Inspired by Yang Song's Generative Modeling by Estimating Gradients of the Data Distribution.
A clean PyTorch implementation of Denoising Diffusion Probabilistic Models (DDPM) with DDIM sampling and Classifier-Free Guidance (CFG), built on top of PyTorch Lightning.
Note: This repository is a personal study project aimed at reproducing and understanding diffusion models from the ground up. The goal is to stay in sync with the literature and build intuition for the moving parts, not to provide a production-ready library.
ResUNet (hidden_dim=192, depth=4, attention at 16×16 and 8×8), cosine schedule, 1000 timesteps, trained for 105k steps on 64×64 crops.

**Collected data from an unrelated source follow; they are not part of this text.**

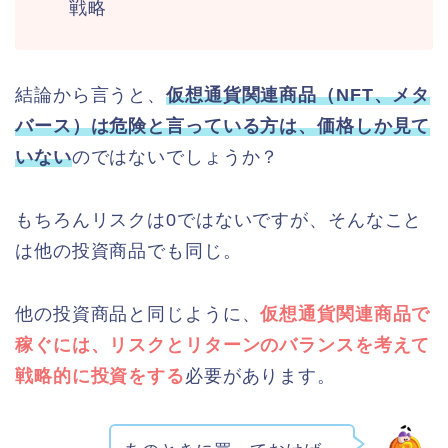
戦略
結論から言うと、
仮想通貨関連商品（NFT、メタ
バース）は危険と言っている方は、価格しか見て
いない
のではないでしょうか？
もちろんリスクは0ではないですが、そんなこと
は他の投資商品でも同じ。
他の投資商品と同じように、
仮想通貨関連商品で
稼ぐには、リスクとリターンのバランスを考えて
戦略的に投資をする
必要があります。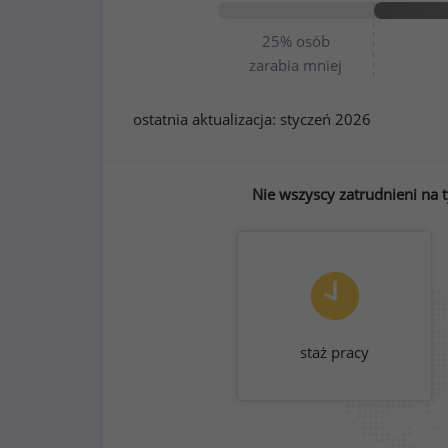
25%
osób
zarabia mniej
ostatnia aktualizacja:
styczeń 2026
Nie wszyscy zatrudnieni na 
staż pracy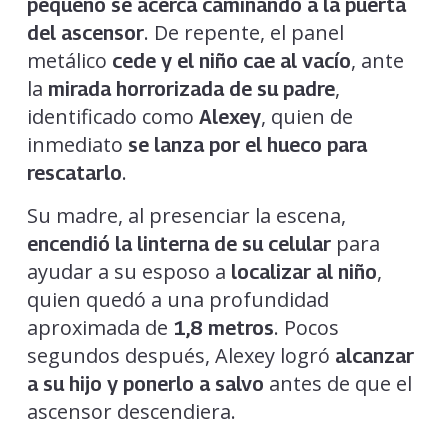
pequeño se acerca caminando a la puerta
. De repente, el panel
del ascensor
metálico
, ante
cede y el niño cae al vacío
la
,
mirada horrorizada de su padre
identificado como
, quien de
Alexey
inmediato
se lanza por el hueco para
.
rescatarlo
Su madre, al presenciar la escena,
para
encendió la linterna de su celular
ayudar a su esposo a
,
localizar al niño
quien quedó a una profundidad
aproximada de
. Pocos
1,8 metros
segundos después, Alexey logró
alcanzar
antes de que el
a su hijo y ponerlo a salvo
ascensor descendiera.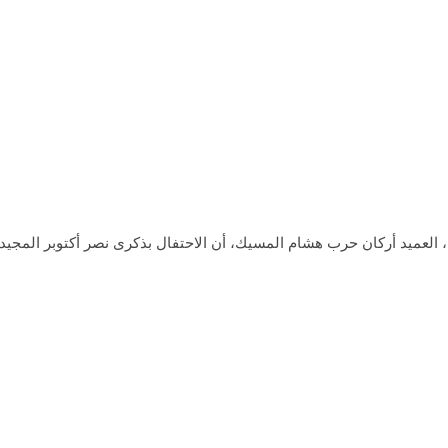
العميد أركان حرب هشام المسيك، أن الاحتفال بذكرى نصر أكتوبر المجي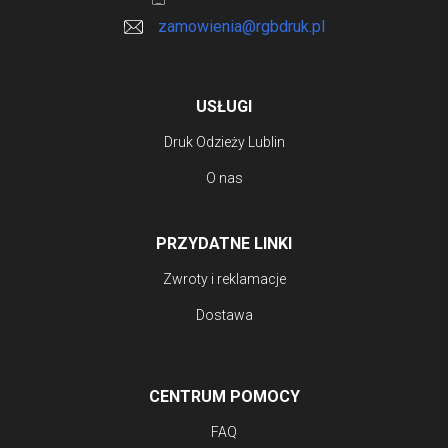
produktu
zamowienia@rgbdruk.pl
USŁUGI
Druk Odzieży Lublin
O nas
PRZYDATNE LINKI
Zwroty i reklamacje
Dostawa
CENTRUM POMOCY
FAQ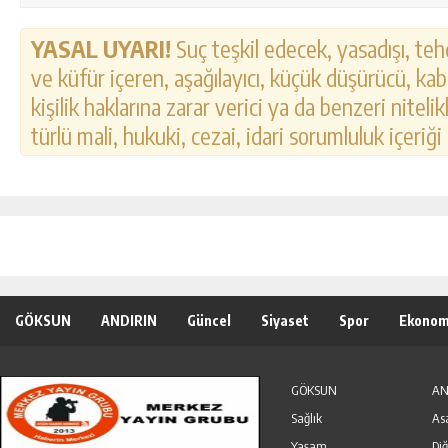
YASAL UYARI!
Suç teşkil edecek, yasadışı, tehd
ve küfür içeren, aşağılayıcı, küçük düşürücü, kab
kişilik haklarına zarar verici ya da benzeri nitel
türlü mali, hukuki, cezai, idari sorumluluk içeriği
GÖKSUN
ANDIRIN
Güncel
Siyaset
Spor
Ekonom
Özel Haber
Seri İlanlar
GÖKSUN
AN
Sağlık
As
Yaşam
Diğ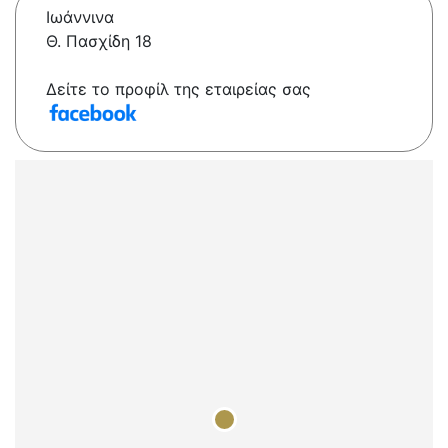
Ιωάννινα
Θ. Πασχίδη 18
Δείτε το προφίλ της εταιρείας σας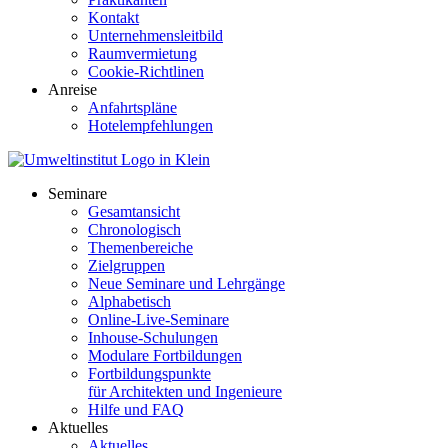
Kontakt
Unternehmensleitbild
Raumvermietung
Cookie-Richtlinen
Anreise
Anfahrtspläne
Hotelempfehlungen
Seminare
Gesamtansicht
Chronologisch
Themenbereiche
Zielgruppen
Neue Seminare und Lehrgänge
Alphabetisch
Online-Live-Seminare
Inhouse-Schulungen
Modulare Fortbildungen
Fortbildungspunkte
für Architekten und Ingenieure
Hilfe und FAQ
Aktuelles
Aktuelles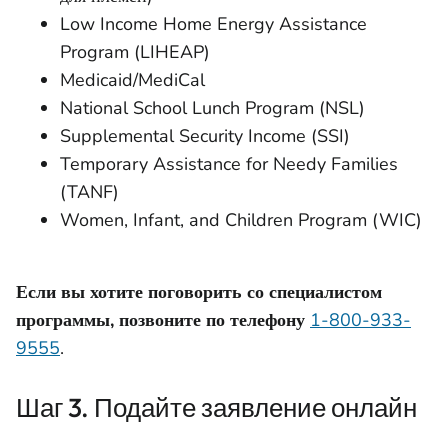
Low Income Home Energy Assistance
Program (LIHEAP)
Medicaid/MediCal
National School Lunch Program (NSL)
Supplemental Security Income (SSI)
Temporary Assistance for Needy Families
(TANF)
Women, Infant, and Children Program (WIC)
Если вы хотите поговорить со специалистом
программы, позвоните по телефону
1-800-933-
9555
.
Шаг 3. Подайте заявление онлайн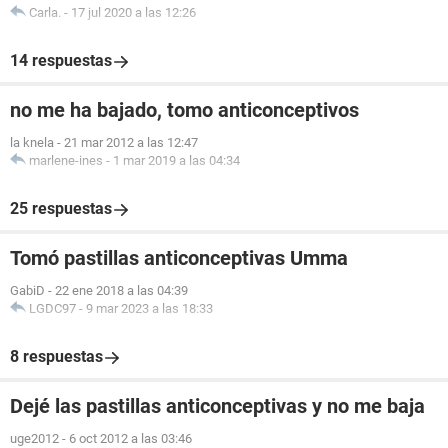
Carla.
-
17 jul 2020 a las 12:26
14 respuestas
no me ha bajado, tomo anticonceptivos
la knela
-
21 mar 2012 a las 12:47
marlene-ines
-
1 mar 2019 a las 04:34
25 respuestas
Tomó pastillas anticonceptivas Umma
GabiD
-
22 ene 2018 a las 04:39
LGDC97
-
9 mar 2023 a las 18:33
8 respuestas
Dejé las pastillas anticonceptivas y no me baja
uge2012
-
6 oct 2012 a las 03:46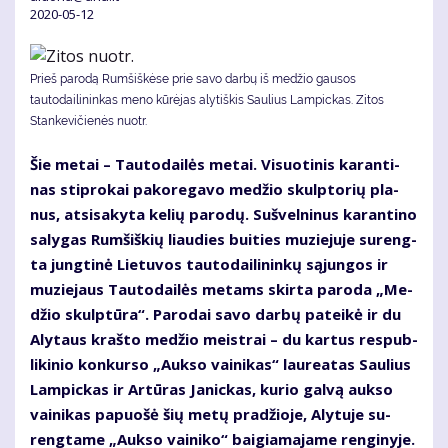
2020-05-12
Prieš parodą Rumšiškėse prie savo darbų iš medžio gausos
tautodailininkas meno kūrėjas alytiškis Saulius Lampickas. Zitos
Stankevičienės nuotr.
Šie me­tai – Tau­to­dai­lės me­tai. Vi­suo­ti­nis ka­ran­ti­
nas stip­ro­kai pa­ko­re­ga­vo me­džio skulp­to­rių pla­
nus, at­si­sa­ky­ta ke­lių pa­ro­dų. Su­švel­ni­nus ka­ran­ti­no
sa­ly­gas Rum­šiš­kių liau­dies bui­ties mu­zie­ju­je su­reng­
ta jung­ti­nė Lie­tu­vos tau­to­dai­li­nin­kų są­jun­gos ir
mu­zie­jaus Tau­to­dai­lės me­tams skir­ta pa­ro­da „Me­
džio skulp­tū­ra“. Pa­ro­dai sa­vo dar­bų pa­tei­kė ir du
Aly­taus kraš­to me­džio meist­rai – du kar­tus res­pub­
li­ki­nio kon­kur­so „Auk­so vai­ni­kas“ lau­re­a­tas Sau­lius
Lam­pic­kas ir Ar­tū­ras Ja­nic­kas, ku­rio gal­vą auk­so
vai­ni­kas pa­puo­šė šių me­tų pra­džio­je, Aly­tu­je su­
reng­ta­me „Auk­so vai­ni­ko“ bai­gia­ma­ja­me ren­gi­ny­je.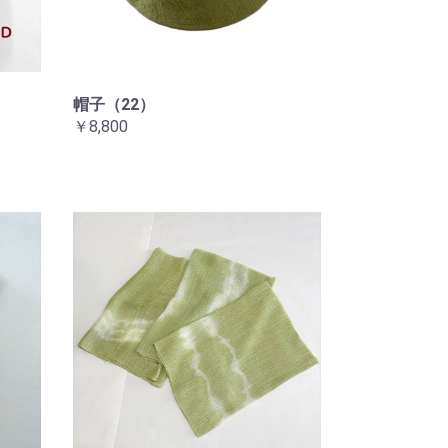
帽子（22）
￥8,800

ResUNet (hidden_dim=128, depth=4, attention at 16×16 and 4×4), cosine schedule, 1000 timesteps, trained for 400 epochs on 32×32 images.
ResUNet (hidden_dim=192, depth=4, attention at 16×16 and 8×8), cosine schedule, 1000 timesteps, trained for 120k steps on 64×64 images with CFG (guidance scale=4, class dropout=0.15).
- ResUNet backbone with time-conditioned residual blocks and multi-head self-attention
- DDPM ancestral sampling and DDIM deterministic sampling
- Classifier-Free Guidance (CFG) for class-conditional generation
- EMA weight averaging for stable, high-quality samples
- Cosine and linear noise schedules
- WandB integration with automatic sample logging during training
- Config-driven training via LightningCLI — no code changes needed to swap datasets or architectures
| Dataset | Resolution | Conditional |
|---|---|---|
| FashionMNIST | 28×28 | No |
| CIFAR-10 | 32×32 | No |
| Imagenette | 64×64 | Yes (10 classes) |
| CelebA | 64×64 | No |
Requires Python 3.14+ and uv.
git clone https://github.com/Soarxyn/diffusion
cd diffusion
uv syncFor GPU support (CUDA 13.0):
uv sync --extra-index-url https://download.pytorch.org/whl/cu130Training is fully config-driven. Pick a preset or supply your own YAML:
# FashionMNIST (default, quick experiment)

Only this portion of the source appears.